The tropical wet climate of Queensland, Australia is perfect for ornamental Ficus trees. Most tropical figs can grow very large, covering vast areas wider than the tree is tall making them unsuitable for all but the largest planting areas. Naturally they grow among the rain forest trees and on the edges of the rain forest called dry forests. They grow in just about any type of soil, as long as it drains well. Some do not even need soil, and grow directly on rocks or on other trees. Most species of tropical ficus can withstand short temperature drops to freezing and some frost, which allows them to thrive in subtropical climates like in the state of New South Wales just south of Queensland.
Moreton Bay Fig
Moreton Bay figs (scientific name Ficus macrophylla) are native to the tropical and subtropical coastline of eastern Australia from the York Peninsula in the north of Queensland to northern New South Wales in the south. They can reach up to 200 feet tall and have 6 to 12 inch long oval glossy green leaves.

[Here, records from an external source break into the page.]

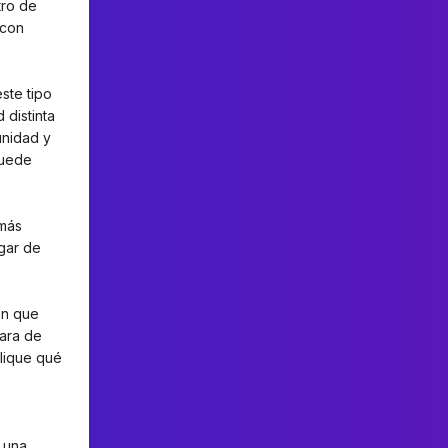
tro de
 con
ste tipo
 distinta
unidad y
puede
 más
ugar de
en que
lara de
plique qué
 una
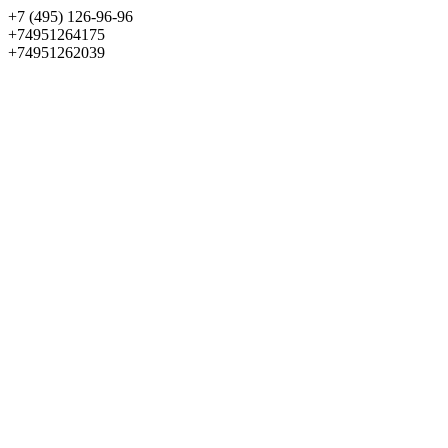
+7 (495) 126-96-96
+74951264175
+74951262039
Выбрать квартиру
Панорама
+7 (495) 172-23-80
Меню
+7 (495) 737-07-77
Обратный звонок
Войти
Избранное
О проекте
Квартиры
Как купить
Новости
Отделка
Виртуальный музей
О девелопере
Контакты
О проекте
Квартиры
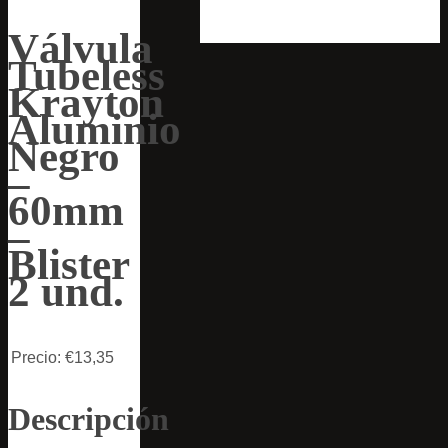
Válvula
Tubeless
Krayton
Aluminio
Negro
–
60mm
–
Blister
2 und.
Precio:
€13,35
Descripción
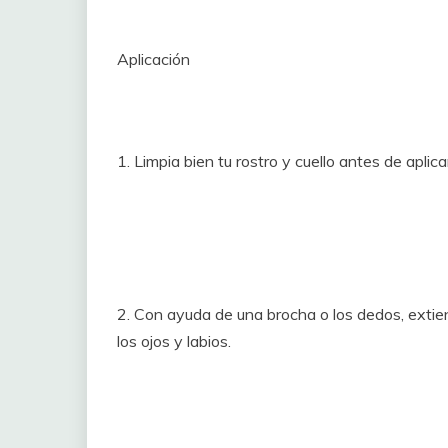
Aplicación
1. Limpia bien tu rostro y cuello antes de aplicar
2. Con ayuda de una brocha o los dedos, extien
los ojos y labios.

This is not a plant to use in a small space and does best when planted in very large open areas like public parks where it has room to spread. Moreton Bay figs naturally grow as strangler figs in the branches of other trees with massive aerial root systems wrapping around host's trunk choking and shading them them until they die. In an open area these roots will form multiple trunks, allowing the tree to spread.
Hills Weeping Fig
Hills weeping fig (scientific name Ficus microcarpa var. hillii) is a smaller tropical Ficus native to Queensland. It reaches 50 to 100 feet tall and about 50 feet wide. It sometimes grows as a strangler and its roots can be invasive damaging water pipes, foundations and sidewalks. However, the tree is manageable if pruned to a single trunk when young. It has 3 to 4 inch long leaves on weeping branches in a dense rounded canopy.

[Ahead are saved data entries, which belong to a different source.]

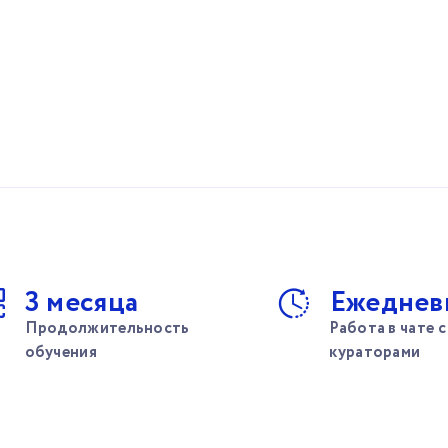
3 месяца
Ежеднев
Продолжительность
Работа в чате с
обучения
кураторами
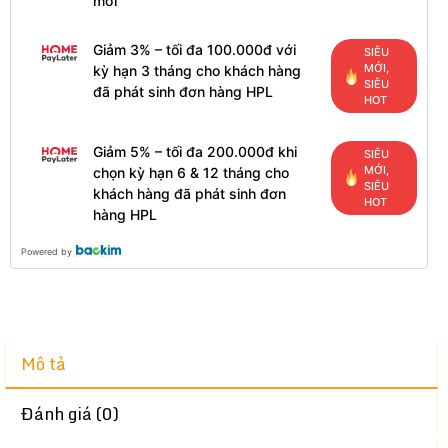
mới
Giảm 3% – tối đa 100.000đ với
SIÊU
MỚI,
kỳ hạn 3 tháng cho khách hàng
SIÊU
đã phát sinh đơn hàng HPL
HOT
Giảm 5% – tối đa 200.000đ khi
SIÊU
MỚI,
chọn kỳ hạn 6 & 12 tháng cho
SIÊU
khách hàng đã phát sinh đơn
HOT
hàng HPL
Powered by
Mô tả
Đánh giá (0)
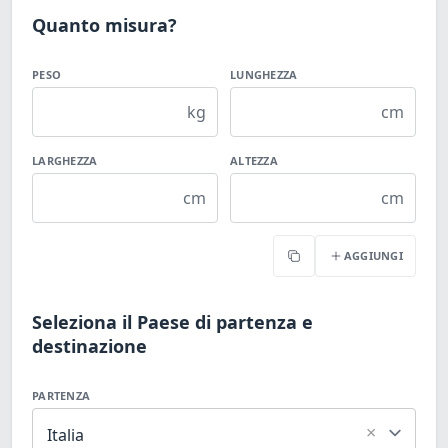
Quanto misura?
PESO
LUNGHEZZA
kg
cm
LARGHEZZA
ALTEZZA
cm
cm
AGGIUNGI
Copia
Seleziona il Paese di partenza e
destinazione
PARTENZA
×
Italia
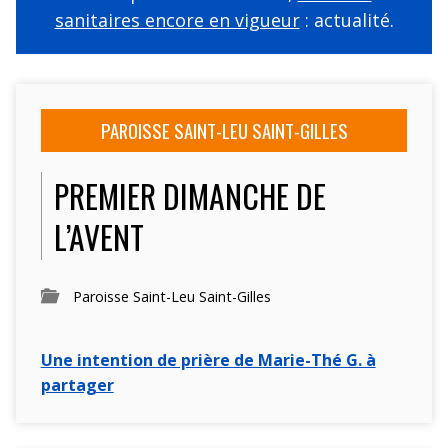
sanitaires encore en vigueur
: actualité.
PAROISSE SAINT-LEU SAINT-GILLES
PREMIER DIMANCHE DE
L’AVENT
Paroisse Saint-Leu Saint-Gilles
Une intention de prière de Marie-Thé G. à
partager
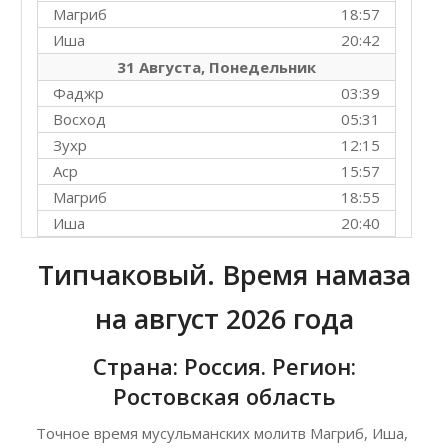
Магриб
18:57
Иша
20:42
31 Августа, Понедельник
Фаджр
03:39
Восход
05:31
Зухр
12:15
Аср
15:57
Магриб
18:55
Иша
20:40
Типчаковый. Время намаза
на август 2026 года
Страна: Россия. Регион:
Ростовская область
Точное время мусульманских молитв Магриб, Иша,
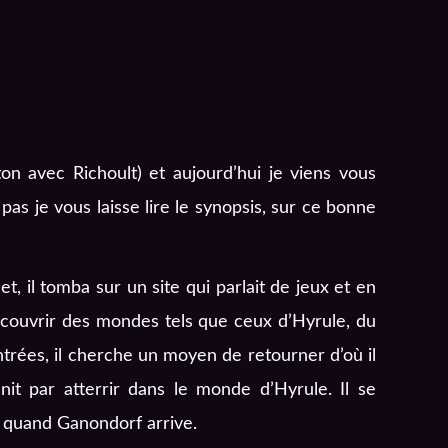
ton avec Richoult) et aujourd’hui je viens vous
s je vous laisse lire le synopsis, sur ce bonne
t, il tomba sur un site qui parlait de jeux et en
 découvrir des mondes tels que ceux d’Hyrule, du
es, il cherche un moyen de retourner d’où il
nit par atterrir dans le monde d’Hyrule. Il se
t quand Ganondorf arrive.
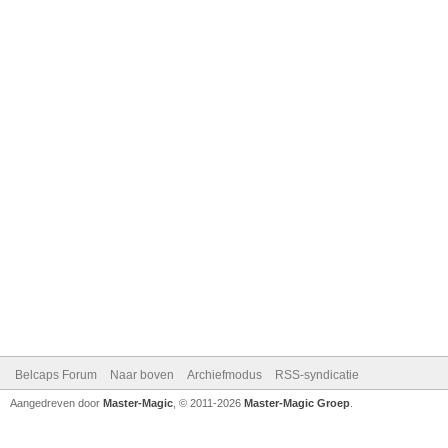
Belcaps Forum
Naar boven
Archiefmodus
RSS-syndicatie
Aangedreven door
Master-Magic
, © 2011-2026
Master-Magic Groep
.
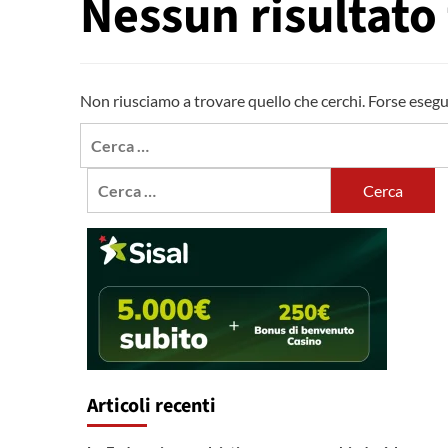
Nessun risultato
Non riusciamo a trovare quello che cerchi. Forse esegu
Ricerca
per:
Ricerca
per:
Articoli recenti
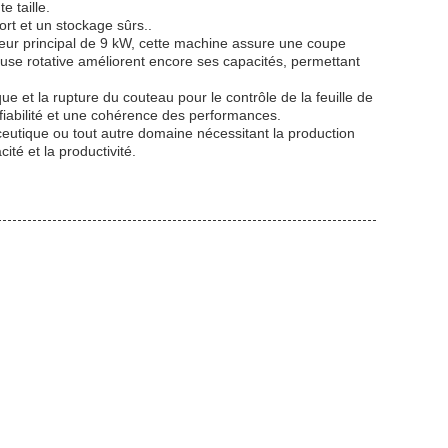
e taille.
rt et un stockage sûrs..
eur principal de 9 kW, cette machine assure une coupe
use rotative améliorent encore ses capacités, permettant
ue et la rupture du couteau pour le contrôle de la feuille de
fiabilité et une cohérence des performances.
ceutique ou tout autre domaine nécessitant la production
ité et la productivité.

The figs are under 4 inches in diameter and ripen to a pink color with green-yellow warts. It is an extremely urban tolerant tree and is commonly planted along roads and in parks in tropical and subtropical Australia.

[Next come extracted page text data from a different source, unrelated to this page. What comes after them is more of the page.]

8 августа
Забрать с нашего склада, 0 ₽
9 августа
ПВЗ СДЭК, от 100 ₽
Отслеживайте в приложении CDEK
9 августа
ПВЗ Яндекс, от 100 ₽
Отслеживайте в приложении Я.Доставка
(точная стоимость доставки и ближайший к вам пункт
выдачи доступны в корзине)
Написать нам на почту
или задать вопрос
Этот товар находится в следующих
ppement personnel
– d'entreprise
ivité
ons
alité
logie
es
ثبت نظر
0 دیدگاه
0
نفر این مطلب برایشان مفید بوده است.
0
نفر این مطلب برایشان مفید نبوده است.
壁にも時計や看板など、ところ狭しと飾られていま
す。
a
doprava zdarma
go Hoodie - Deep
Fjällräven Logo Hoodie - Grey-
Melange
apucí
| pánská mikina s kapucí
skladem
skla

Rusty figs (scientific name Ficus rubignosa) are a tropical Ficus commonly found in Queensland. It grows naturally along rocky hills and on slopes in the margins of the rain forest. They are among the best tropical ficus trees for landscape use and can tolerate drier conditions than other tropical ficus. They grow to 50 feet tall with a spread of up to 60 feet.
Although they do develop as stranglers, they can be managed for landscapes but should be kept away from underground utility lines. The main attraction of the rusty fig is the small 3 to 6 inch long glossy green leaves that are rust colored on the undersides. As a bonus they attract seed eating birds and butterflies.